(Stored data)
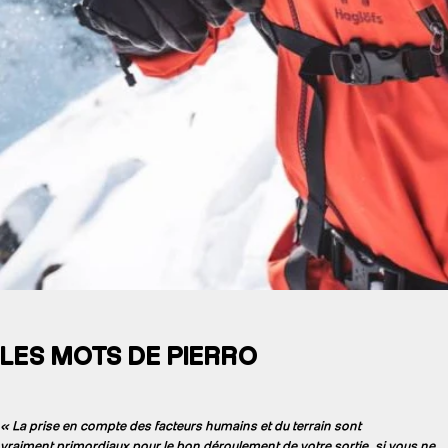
LES MOTS DE PIERRO
« La prise en compte des facteurs humains et du terrain sont
vraiment primordiaux pour le bon déroulement de votre sortie, si vous ne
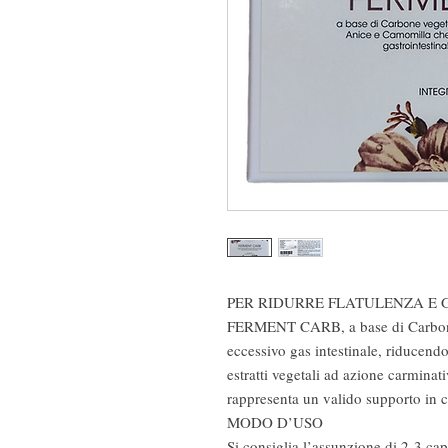
PER RIDURRE FLATULENZA E
FERMENT CARB, a base di Carbone 
eccessivo gas intestinale, riducen
estratti vegetali ad azione carminat
rappresenta un valido supporto in 
MODO D’USO
Si consiglia l’assunzione di 2-3 ca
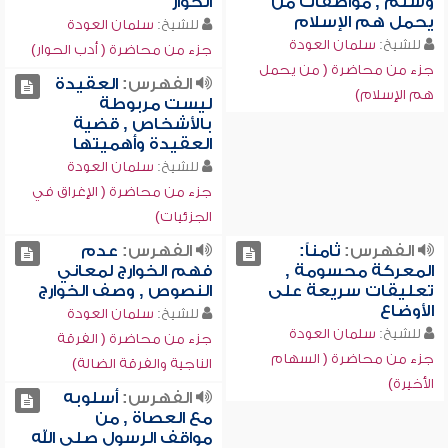
وسلم , مواصفات من
الحوار
يحمل هم الإسلام
للشيخ:
سلمان العودة
للشيخ:
سلمان العودة
جزء من محاضرة ( أدب الحوار)
جزء من محاضرة ( من يحمل
الفهرس:
العقيدة
هم الإسلام)
ليست مربوطة
بالأشخاص , قضية
العقيدة وأهميتها
للشيخ:
سلمان العودة
جزء من محاضرة ( الإغراق في
الجزئيات)
الفهرس:
ثامناً:
الفهرس:
عدم
المعركة محسومة ,
فهم الخوارج لمعاني
تعليقات سريعة على
النصوص , وصف الخوارج
الأوضاع
للشيخ:
سلمان العودة
للشيخ:
سلمان العودة
جزء من محاضرة ( الفرقة
جزء من محاضرة ( السهام
الناجية والفرقة الضالة)
الأخيرة)
الفهرس:
أسلوبه
مع العصاة , من
مواقف الرسول صلى الله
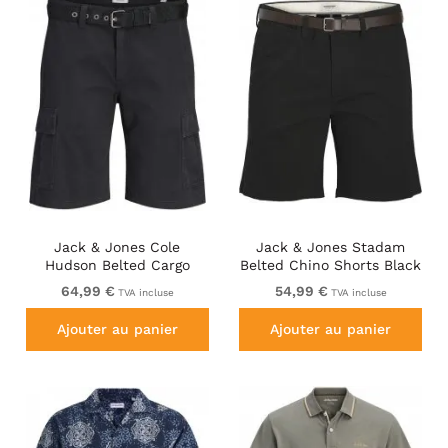
Jack & Jones Cole
Jack & Jones Stadam
Hudson Belted Cargo
Belted Chino Shorts Black
Shorts Black
64,99 €
54,99 €
TVA incluse
TVA incluse
Ajouter au panier
Ajouter au panier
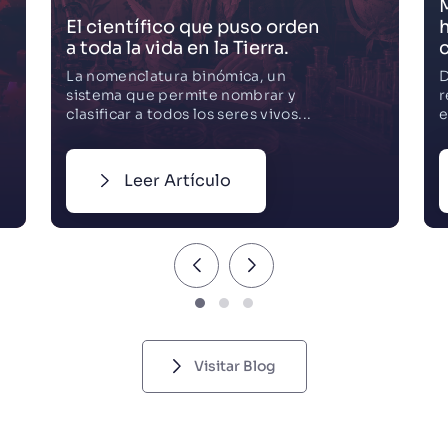
Mujeres en la ciencia, la
y
historia que casi no se
c
cuenta
t
Desde la imagen que ayudó a
E
revelar la estructura del ADN hasta
m
el descubrimiento de los púlsares...
c
Leer Artículo
Visitar Blog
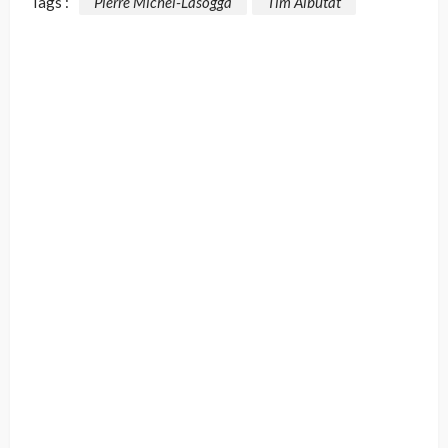
Tags :
Pierre Michel-Lasogga
Tim Albutat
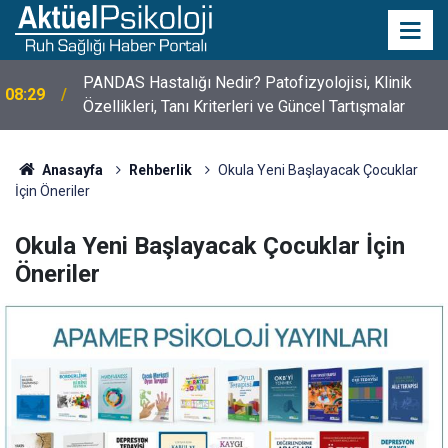
10 Mayıs Psikologlar Günü Nasıl Ortaya Çıktı? 10
10:30
Mayıs Tarihinin Hikayesi
Anasayfa
Rehberlik
Okula Yeni Başlayacak Çocuklar
İçin Öneriler
Okula Yeni Başlayacak Çocuklar İçin
Öneriler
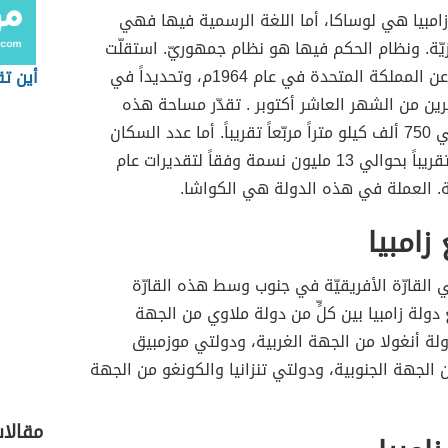
امبيا هي لوساكا، أما اللغة الرسمية فيها فهي
يزيّة. ونظام الحكم فيها هو نظام جمهوريّ. استقلّت
هذه الدولة عن المملكة المتحدة في عام 1964م، وتحديداً في
أين ت
رين من الشهر العاشر أكتوبر . تقدّر مساحة هذه
الدولة بحوالي 750 ألف كيلو متراً مربّعاً تقريباً. أما عدد السكان
فيها فيقدّر تقريباً بحوالي 13 مليون نسمة وفقاً لتقديرات عام
زامبيا
ي القارّة الأفريقيّة في جنوب وسط هذه القارّة
 دولة زامبيا بين كلٍّ من دولة ملاوي من الجهة
لة أنغولا من الجهة الغربية، ودولتي موزمبيق
 الجهة الجنوبية، ودولتي تنزانيا والكونغو من الجهة
مقالا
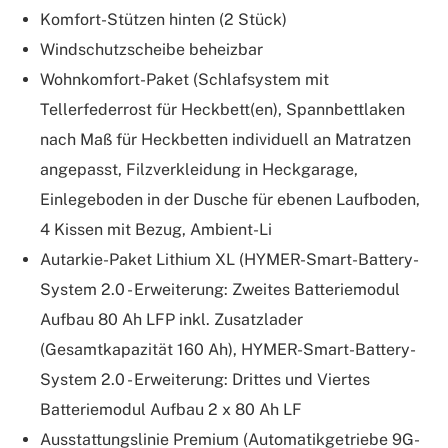
Komfort-Stützen hinten (2 Stück)
Windschutzscheibe beheizbar
Wohnkomfort-Paket (Schlafsystem mit
Tellerfederrost für Heckbett(en), Spannbettlaken
nach Maß für Heckbetten individuell an Matratzen
angepasst, Filzverkleidung in Heckgarage,
Einlegeboden in der Dusche für ebenen Laufboden,
4 Kissen mit Bezug, Ambient-Li
Autarkie-Paket Lithium XL (HYMER-Smart-Battery-
System 2.0 - Erweiterung: Zweites Batteriemodul
Aufbau 80 Ah LFP inkl. Zusatzlader
(Gesamtkapazität 160 Ah), HYMER-Smart-Battery-
System 2.0 - Erweiterung: Drittes und Viertes
Batteriemodul Aufbau 2 x 80 Ah LF
Ausstattungslinie Premium (Automatikgetriebe 9G-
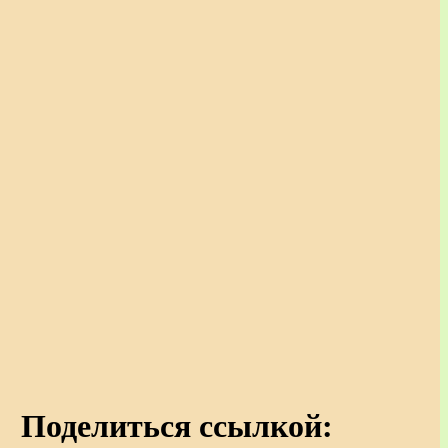
Поделиться ссылкой:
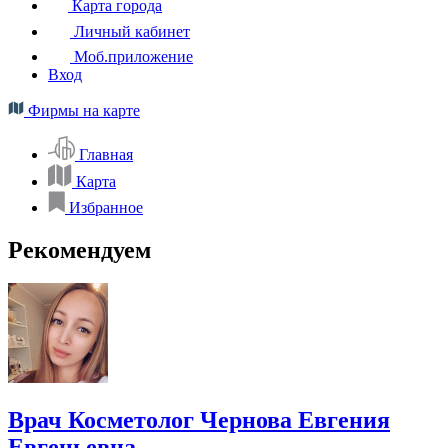
Карта города
Личный кабинет
Моб.приложение
Вход
Фирмы на карте
Главная
Карта
Избранное
Рекомендуем
Врач Косметолог Чернова Евгения
Евгеньевна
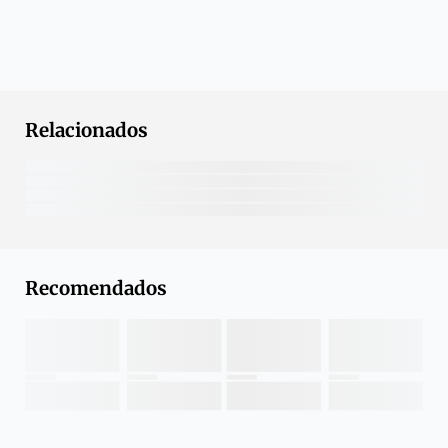
Relacionados
Recomendados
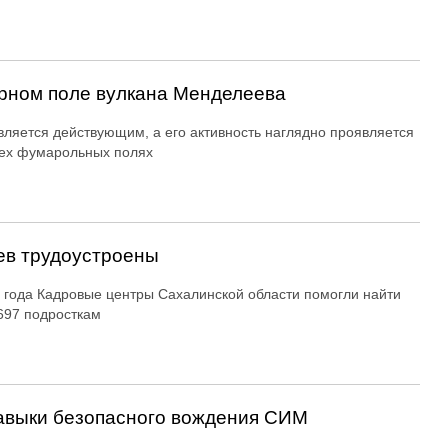
рном поле вулкана Менделеева
вляется действующим, а его активность наглядно проявляется
ех фумарольных полях
ев трудоустроены
 года Кадровые центры Сахалинской области помогли найти
697 подросткам
авыки безопасного вождения СИМ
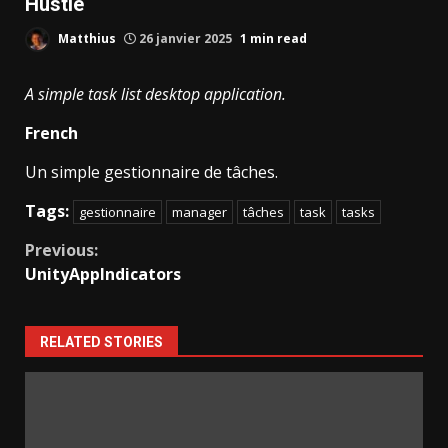
Hustle
Matthius
26 janvier 2025
1 min read
A simple task list desktop application.
French
Un simple gestionnaire de tâches.
Tags:
gestionnaire
manager
tâches
task
tasks
Continue
Previous:
UnityAppIndicators
Reading
RELATED STORIES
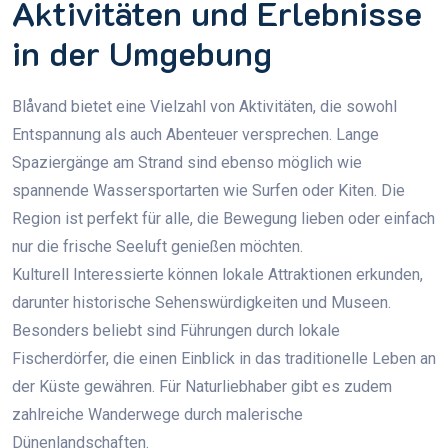
Aktivitäten und Erlebnisse
in der Umgebung
Blåvand bietet eine Vielzahl von Aktivitäten, die sowohl
Entspannung als auch Abenteuer versprechen. Lange
Spaziergänge am Strand sind ebenso möglich wie
spannende Wassersportarten wie Surfen oder Kiten. Die
Region ist perfekt für alle, die Bewegung lieben oder einfach
nur die frische Seeluft genießen möchten.
Kulturell Interessierte können lokale Attraktionen erkunden,
darunter historische Sehenswürdigkeiten und Museen.
Besonders beliebt sind Führungen durch lokale
Fischerdörfer, die einen Einblick in das traditionelle Leben an
der Küste gewähren. Für Naturliebhaber gibt es zudem
zahlreiche Wanderwege durch malerische
Dünenlandschaften.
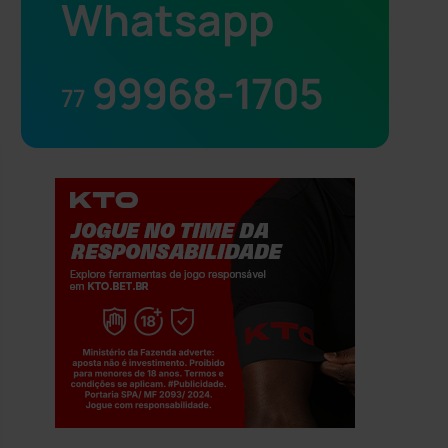
Whatsapp
99968-1705
77
Jogue com responsabilidade. 18+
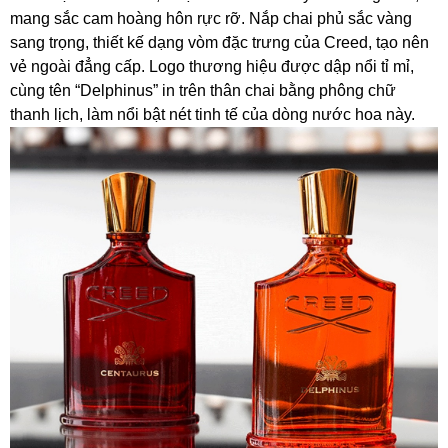
mang sắc cam hoàng hôn rực rỡ. Nắp chai phủ sắc vàng
sang trọng, thiết kế dạng vòm đặc trưng của Creed, tạo nên
vẻ ngoài đẳng cấp. Logo thương hiệu được dập nổi tỉ mỉ,
cùng tên “Delphinus” in trên thân chai bằng phông chữ
thanh lịch, làm nổi bật nét tinh tế của dòng nước hoa này.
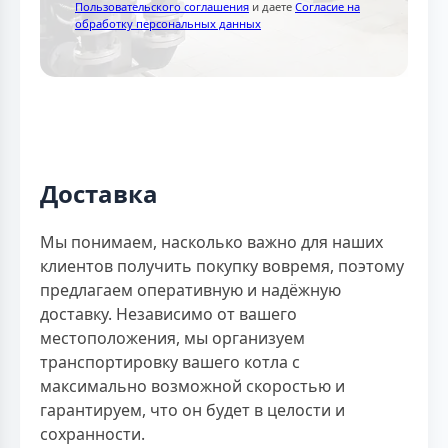
Пользовательского соглашения
и даете
Согласие на
обработку персональных данных
Доставка
Мы понимаем, насколько важно для наших
клиентов получить покупку вовремя, поэтому
предлагаем оперативную и надёжную
доставку. Независимо от вашего
местоположения, мы организуем
транспортировку вашего котла с
максимально возможной скоростью и
гарантируем, что он будет в целости и
сохранности.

- **What you need to do**: In repeating the lines above, keep the wording exact and leave every picture out.

- **Your solution**:
LES MOTS DE PIERRO
« La prise en compte des facteurs humains et du terrain sont
vraiment primordiaux pour le bon déroulement de votre sortie, si vous ne
PER RIDURRE FLATULENZA E
FERMENT CARB, a base di Carbone 
eccessivo gas intestinale, riducen
estratti vegetali ad azione carminat
rappresenta un valido supporto in 
MODO D’USO
Si consiglia l’assunzione di 2-3 ca
وسلم , مواصفات من
الحوار
يحمل هم الإسلام
للشيخ:
سلمان العودة
للشيخ:
سلمان العودة
جزء من محاضرة ( أدب الحوار)
جزء من محاضرة ( من يحمل
الفهرس:
العقيدة
هم الإسلام)
ليست مربوطة
بالأشخاص , قضية
العقيدة وأهميتها
للشيخ:
سلمان العودة
جزء من محاضرة ( الإغراق في
الجزئيات)
الفهرس:
ثامناً:
الفهرس:
عدم
المعركة محسومة ,
فهم الخوارج لمعاني
تعليقات سريعة على
النصوص , وصف الخوارج
الأوضاع
للشيخ:
سلمان العودة
للشيخ:
سلمان العودة
جزء من محاضرة ( الفرقة
جزء من محاضرة ( السهام
الناجية والفرقة الضالة)
الأخيرة)
الفهرس:
أسلوبه
مع العصاة , من
مواقف الرسول صلى الله
Jack & Jones Cole
Jack & Jones Stadam
Hudson Belted Cargo
Belted Chino Shorts Black
Shorts Black
64,99 €
54,99 €
TVA incluse
TVA incluse
Ajouter au panier
Ajouter au panier
Mujeres en la ciencia, la
y
historia que casi no se
c
cuenta
t
Desde la imagen que ayudó a
E
revelar la estructura del ADN hasta
m
el descubrimiento de los púlsares...
c
Leer Artículo
Visitar Blog
Tags :
Pierre Michel-Lasogga
Tim Albutat
10 Mayıs Psikologlar Günü Nasıl Ortaya Çıktı? 10
10:30
Mayıs Tarihinin Hikayesi
Anasayfa
Rehberlik
Okula Yeni Başlayacak Çocuklar
İçin Öneriler
Okula Yeni Başlayacak Çocuklar İçin
Öneriler
امبيا هي لوساكا، أما اللغة الرسمية فيها فهي
يزيّة. ونظام الحكم فيها هو نظام جمهوريّ. استقلّت
هذه الدولة عن المملكة المتحدة في عام 1964م، وتحديداً في
أين ت
رين من الشهر العاشر أكتوبر . تقدّر مساحة هذه
الدولة بحوالي 750 ألف كيلو متراً مربّعاً تقريباً. أما عدد السكان
فيها فيقدّر تقريباً بحوالي 13 مليون نسمة وفقاً لتقديرات عام
زامبيا
ي القارّة الأفريقيّة في جنوب وسط هذه القارّة
 دولة زامبيا بين كلٍّ من دولة ملاوي من الجهة
لة أنغولا من الجهة الغربية، ودولتي موزمبيق
 الجهة الجنوبية، ودولتي تنزانيا والكونغو من الجهة
مقالا
Komfort-Stützen hinten (2 Stück)
Windschutzscheibe beheizbar
Wohnkomfort-Paket (Schlafsystem mit
Tellerfederrost für Heckbett(en), Spannbettlaken
nach Maß für Heckbetten individuell an Matratzen
angepasst, Filzverkleidung in Heckgarage,
Einlegeboden in der Dusche für ebenen Laufboden,
4 Kissen mit Bezug, Ambient-Li
Autarkie-Paket Lithium XL (HYMER-Smart-Battery-
System 2.0 - Erweiterung: Zweites Batteriemodul
Aufbau 80 Ah LFP inkl. Zusatzlader
(Gesamtkapazität 160 Ah), HYMER-Smart-Battery-
System 2.0 - Erweiterung: Drittes und Viertes
Batteriemodul Aufbau 2 x 80 Ah LF
Ausstattungslinie Premium (Automatikgetriebe 9G-
Поделиться ссылкой:
Карта города
Личный кабинет
Моб.приложение
Вход
Фирмы на карте
Главная
Карта
Избранное
Рекомендуем
Врач Косметолог Чернова Евгения
Евгеньевна
Relacionados
Recomendados
рном поле вулкана Менделеева
вляется действующим, а его активность наглядно проявляется
ех фумарольных полях
ев трудоустроены
 года Кадровые центры Сахалинской области помогли найти
697 подросткам
авыки безопасного вождения СИМ
Hustle
Matthius
26 janvier 2025
1 min read
A simple task list desktop application.
French
Un simple gestionnaire de tâches.
Tags:
gestionnaire
manager
tâches
task
tasks
Continue
Previous:
UnityAppIndicators
Reading
RELATED STORIES
Aktivitäten und Erlebnisse
in der Umgebung
Blåvand bietet eine Vielzahl von Aktivitäten, die sowohl
Entspannung als auch Abenteuer versprechen. Lange
Spaziergänge am Strand sind ebenso möglich wie
spannende Wassersportarten wie Surfen oder Kiten. Die
Region ist perfekt für alle, die Bewegung lieben oder einfach
nur die frische Seeluft genießen möchten.
Kulturell Interessierte können lokale Attraktionen erkunden,
darunter historische Sehenswürdigkeiten und Museen.
Besonders beliebt sind Führungen durch lokale
Fischerdörfer, die einen Einblick in das traditionelle Leben an
der Küste gewähren. Für Naturliebhaber gibt es zudem
zahlreiche Wanderwege durch malerische
Dünenlandschaften.
Whatsapp
99968-1705
77
Jogue com responsabilidade. 18+
mang sắc cam hoàng hôn rực rỡ. Nắp chai phủ sắc vàng
sang trọng, thiết kế dạng vòm đặc trưng của Creed, tạo nên
vẻ ngoài đẳng cấp. Logo thương hiệu được dập nổi tỉ mỉ,
cùng tên “Delphinus” in trên thân chai bằng phông chữ
thanh lịch, làm nổi bật nét tinh tế của dòng nước hoa này.
Пользовательского соглашения
и даете
Согласие на
обработку персональных данных
Доставка
Мы понимаем, насколько важно для наших
клиентов получить покупку вовремя, поэтому
предлагаем оперативную и надёжную
доставку. Независимо от вашего
местоположения, мы организуем
транспортировку вашего котла с
максимально возможной скоростью и
гарантируем, что он будет в целости и
сохранности.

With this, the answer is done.